**Work to be completed**
Start at the line with "PAGUERA - SPAIN" in the records below, stop at the line with "you must bring both parts of your licence.", and return every line in that span exactly, the two end lines included.

**The records**
------------------------------

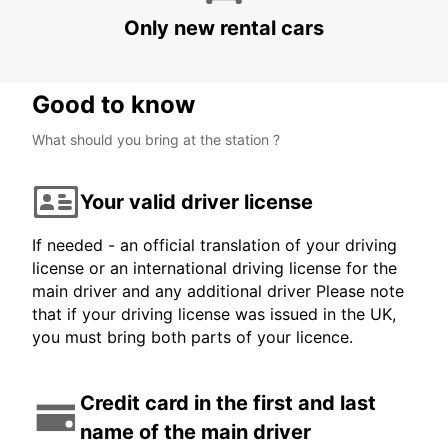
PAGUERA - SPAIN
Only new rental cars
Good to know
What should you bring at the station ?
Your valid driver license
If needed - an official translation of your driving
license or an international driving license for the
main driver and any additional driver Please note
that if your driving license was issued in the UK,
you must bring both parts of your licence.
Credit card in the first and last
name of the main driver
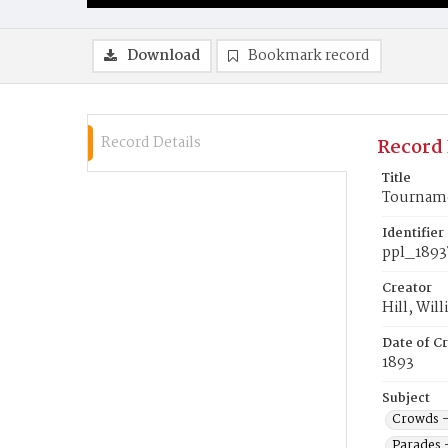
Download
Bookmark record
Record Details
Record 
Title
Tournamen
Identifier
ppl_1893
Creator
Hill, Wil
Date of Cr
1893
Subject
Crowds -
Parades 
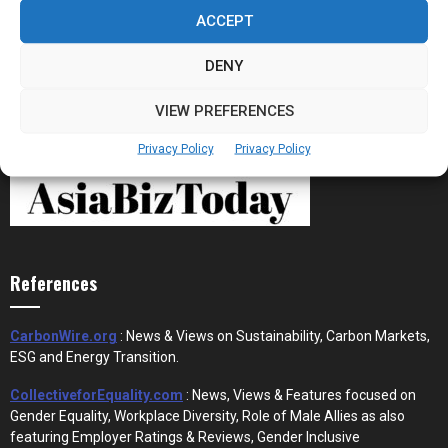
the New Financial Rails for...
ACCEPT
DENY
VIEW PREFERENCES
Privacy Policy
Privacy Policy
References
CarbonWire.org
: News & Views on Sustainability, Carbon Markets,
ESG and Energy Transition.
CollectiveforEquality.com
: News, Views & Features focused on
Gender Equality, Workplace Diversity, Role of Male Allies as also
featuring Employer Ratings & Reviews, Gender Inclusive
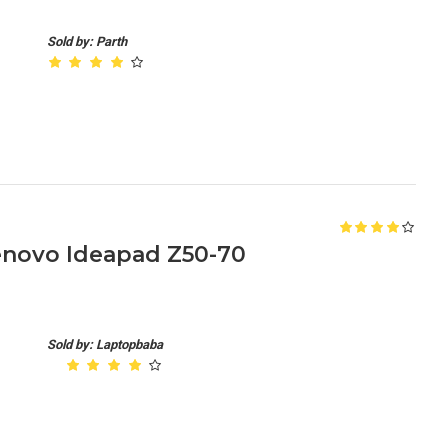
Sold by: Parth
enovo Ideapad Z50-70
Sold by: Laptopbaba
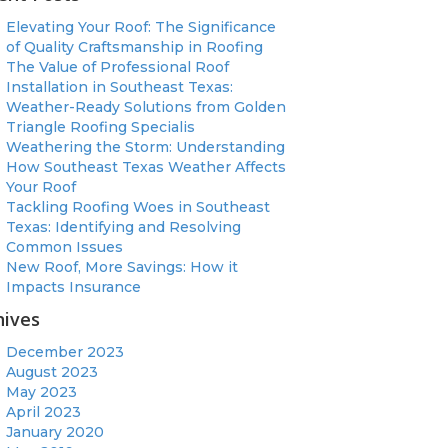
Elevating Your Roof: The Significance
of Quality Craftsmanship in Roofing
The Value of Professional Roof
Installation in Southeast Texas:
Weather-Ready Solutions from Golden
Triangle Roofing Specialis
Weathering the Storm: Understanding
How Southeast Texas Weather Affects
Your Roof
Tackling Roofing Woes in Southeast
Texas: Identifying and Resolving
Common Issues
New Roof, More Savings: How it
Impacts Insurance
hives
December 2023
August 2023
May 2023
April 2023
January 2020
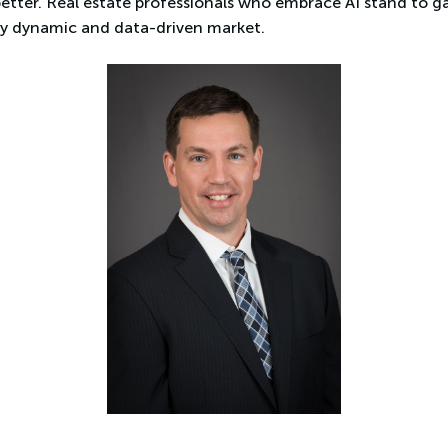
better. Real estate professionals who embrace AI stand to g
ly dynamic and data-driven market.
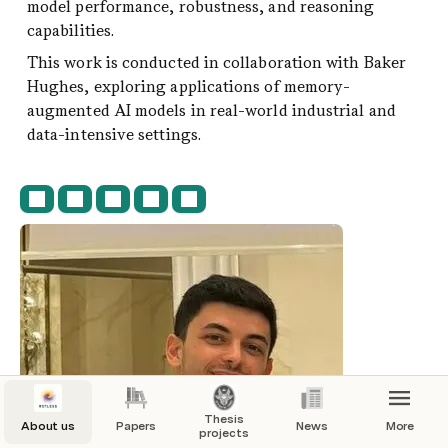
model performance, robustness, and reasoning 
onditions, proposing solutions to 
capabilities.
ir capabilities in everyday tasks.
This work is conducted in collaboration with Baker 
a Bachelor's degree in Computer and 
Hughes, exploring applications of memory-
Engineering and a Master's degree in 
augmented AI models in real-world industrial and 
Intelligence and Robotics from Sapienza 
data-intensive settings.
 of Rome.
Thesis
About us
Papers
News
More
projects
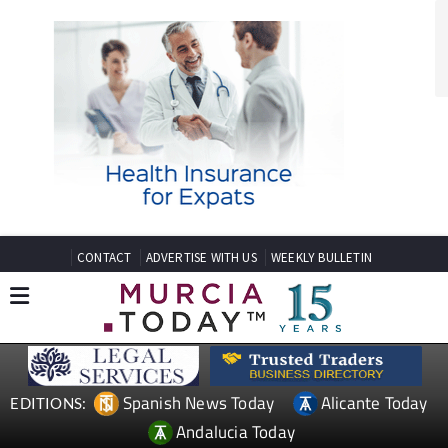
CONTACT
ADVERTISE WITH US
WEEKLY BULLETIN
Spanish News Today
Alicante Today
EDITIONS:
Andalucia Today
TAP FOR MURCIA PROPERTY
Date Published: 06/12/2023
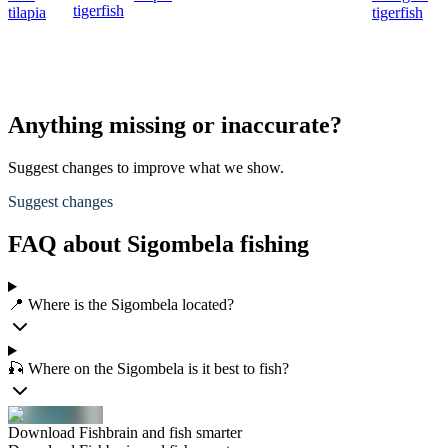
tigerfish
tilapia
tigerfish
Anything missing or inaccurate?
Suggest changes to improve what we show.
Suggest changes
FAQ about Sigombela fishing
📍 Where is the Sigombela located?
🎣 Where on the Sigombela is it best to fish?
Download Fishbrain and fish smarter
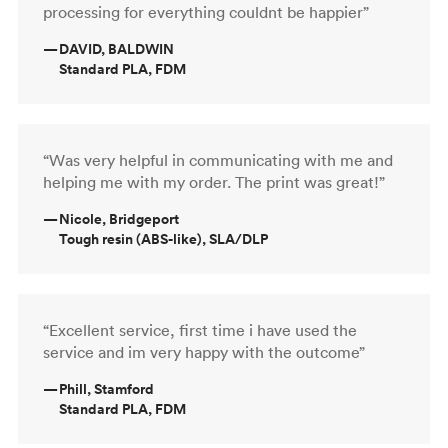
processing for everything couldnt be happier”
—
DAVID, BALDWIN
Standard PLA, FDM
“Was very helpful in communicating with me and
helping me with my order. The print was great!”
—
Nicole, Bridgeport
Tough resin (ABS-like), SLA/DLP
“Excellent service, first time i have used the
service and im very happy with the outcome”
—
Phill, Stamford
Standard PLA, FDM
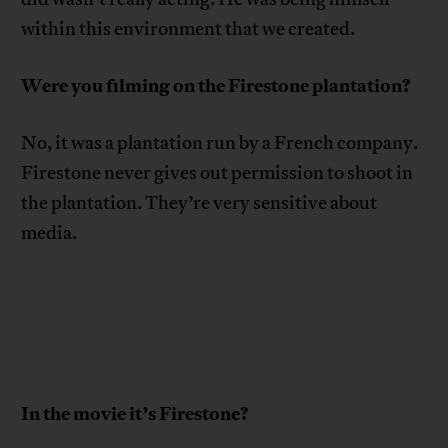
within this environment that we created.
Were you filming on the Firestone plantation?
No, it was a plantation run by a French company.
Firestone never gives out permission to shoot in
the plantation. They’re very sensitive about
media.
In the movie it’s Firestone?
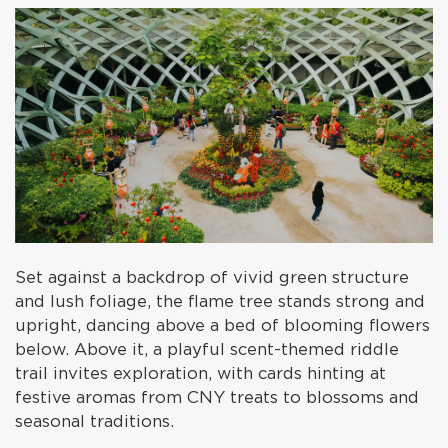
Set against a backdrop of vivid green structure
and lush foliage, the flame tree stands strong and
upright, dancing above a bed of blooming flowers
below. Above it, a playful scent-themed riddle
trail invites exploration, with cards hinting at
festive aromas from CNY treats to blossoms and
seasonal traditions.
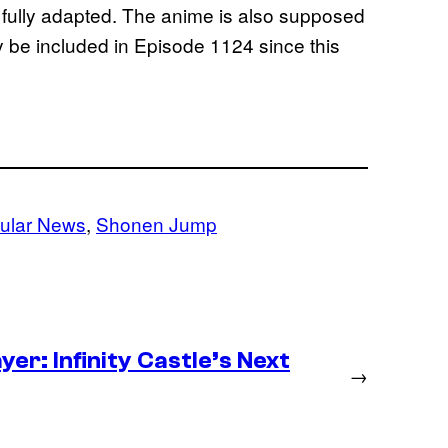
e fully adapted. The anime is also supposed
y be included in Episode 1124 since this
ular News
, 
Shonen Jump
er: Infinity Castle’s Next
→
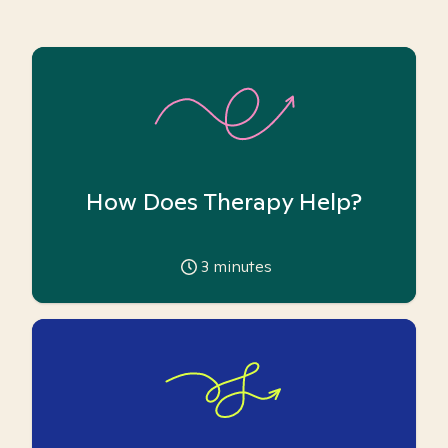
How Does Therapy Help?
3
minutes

------------------------------

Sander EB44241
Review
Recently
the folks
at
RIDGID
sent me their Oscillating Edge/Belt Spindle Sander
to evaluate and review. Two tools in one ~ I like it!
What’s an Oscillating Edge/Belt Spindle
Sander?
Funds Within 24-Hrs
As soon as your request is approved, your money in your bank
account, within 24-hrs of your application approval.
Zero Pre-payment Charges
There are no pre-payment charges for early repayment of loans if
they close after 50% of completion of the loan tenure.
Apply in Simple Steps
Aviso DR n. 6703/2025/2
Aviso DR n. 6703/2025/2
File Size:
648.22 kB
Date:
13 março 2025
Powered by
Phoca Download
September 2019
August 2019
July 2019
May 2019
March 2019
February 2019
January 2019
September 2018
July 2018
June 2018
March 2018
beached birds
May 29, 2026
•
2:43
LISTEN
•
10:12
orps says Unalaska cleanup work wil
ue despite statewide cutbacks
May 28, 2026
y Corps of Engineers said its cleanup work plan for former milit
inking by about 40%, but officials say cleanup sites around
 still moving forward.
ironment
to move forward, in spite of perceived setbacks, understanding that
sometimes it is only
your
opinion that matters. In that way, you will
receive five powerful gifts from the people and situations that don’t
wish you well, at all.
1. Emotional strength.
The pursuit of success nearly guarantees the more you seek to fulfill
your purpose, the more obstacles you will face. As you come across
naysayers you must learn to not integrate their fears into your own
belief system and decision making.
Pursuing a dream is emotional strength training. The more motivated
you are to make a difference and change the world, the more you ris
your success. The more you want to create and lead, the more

------------------------------

**Solution to this problem**
PAGUERA - SPAIN
Only new rental cars
Good to know
What should you bring at the station ?
Your valid driver license
If needed - an official translation of your driving
license or an international driving license for the
main driver and any additional driver Please note
that if your driving license was issued in the UK,
you must bring both parts of your licence.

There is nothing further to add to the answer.